* RAW DATA *
[Start of section]

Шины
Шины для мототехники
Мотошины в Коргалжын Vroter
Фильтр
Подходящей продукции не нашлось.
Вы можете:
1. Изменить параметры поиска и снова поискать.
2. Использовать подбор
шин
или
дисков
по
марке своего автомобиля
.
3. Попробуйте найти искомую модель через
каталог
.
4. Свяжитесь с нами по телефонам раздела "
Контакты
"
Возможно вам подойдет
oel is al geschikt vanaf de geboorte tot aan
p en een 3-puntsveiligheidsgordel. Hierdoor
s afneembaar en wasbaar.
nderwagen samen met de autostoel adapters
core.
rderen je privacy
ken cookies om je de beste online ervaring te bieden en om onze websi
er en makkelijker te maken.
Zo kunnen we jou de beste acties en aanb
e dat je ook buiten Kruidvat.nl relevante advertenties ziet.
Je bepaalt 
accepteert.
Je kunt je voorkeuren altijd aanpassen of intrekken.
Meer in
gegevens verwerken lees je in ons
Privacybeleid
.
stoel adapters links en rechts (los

[End of section]
[Start of section]

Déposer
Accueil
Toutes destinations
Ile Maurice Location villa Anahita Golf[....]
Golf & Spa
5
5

[End of section]
[Start of section]

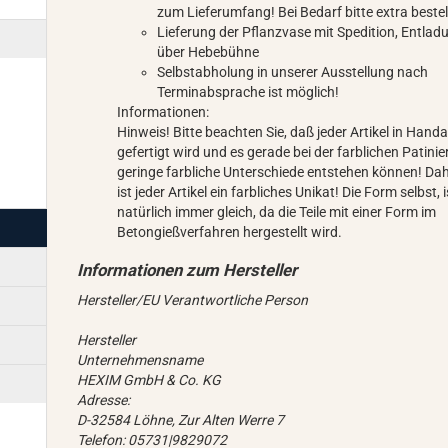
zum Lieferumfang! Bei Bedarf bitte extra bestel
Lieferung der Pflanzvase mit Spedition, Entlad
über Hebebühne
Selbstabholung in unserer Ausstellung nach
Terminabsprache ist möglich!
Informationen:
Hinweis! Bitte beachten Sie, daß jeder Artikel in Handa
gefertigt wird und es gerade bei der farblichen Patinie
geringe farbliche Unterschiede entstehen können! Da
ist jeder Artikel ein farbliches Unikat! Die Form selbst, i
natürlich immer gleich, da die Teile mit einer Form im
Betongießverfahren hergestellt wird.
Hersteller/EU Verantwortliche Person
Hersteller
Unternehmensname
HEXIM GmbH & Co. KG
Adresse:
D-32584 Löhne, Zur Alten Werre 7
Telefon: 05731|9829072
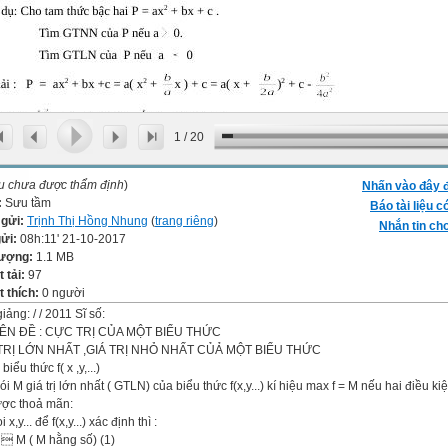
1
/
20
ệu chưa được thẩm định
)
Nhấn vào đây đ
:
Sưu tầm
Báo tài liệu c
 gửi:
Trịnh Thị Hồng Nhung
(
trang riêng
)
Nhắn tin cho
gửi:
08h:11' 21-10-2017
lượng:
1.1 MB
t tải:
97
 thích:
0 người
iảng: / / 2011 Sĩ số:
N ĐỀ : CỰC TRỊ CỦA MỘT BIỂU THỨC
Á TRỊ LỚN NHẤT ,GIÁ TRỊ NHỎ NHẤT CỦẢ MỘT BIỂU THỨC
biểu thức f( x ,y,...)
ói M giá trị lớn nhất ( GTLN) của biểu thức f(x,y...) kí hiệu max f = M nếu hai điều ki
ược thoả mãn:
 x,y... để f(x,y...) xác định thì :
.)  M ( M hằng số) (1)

[End of section]

* DIRECTIONS FOR THIS TASK *
Reproduce exactly the section above that begins at the line containing "trang riêng" and ends at the line containing "hằng số) (1)", leaving out all other lines.

* RESPONSE TO THE EXERCISE *
trang riêng
)
Nhắn tin cho
gửi:
08h:11' 21-10-2017
lượng:
1.1 MB
t tải:
97
 thích:
0 người
iảng: / / 2011 Sĩ số:
N ĐỀ : CỰC TRỊ CỦA MỘT BIỂU THỨC
Á TRỊ LỚN NHẤT ,GIÁ TRỊ NHỎ NHẤT CỦẢ MỘT BIỂU THỨC
biểu thức f( x ,y,...)
ói M giá trị lớn nhất ( GTLN) của biểu thức f(x,y...) kí hiệu max f = M nếu hai điều ki
ược thoả mãn:
 x,y... để f(x,y...) xác định thì :
.)  M ( M hằng số) (1)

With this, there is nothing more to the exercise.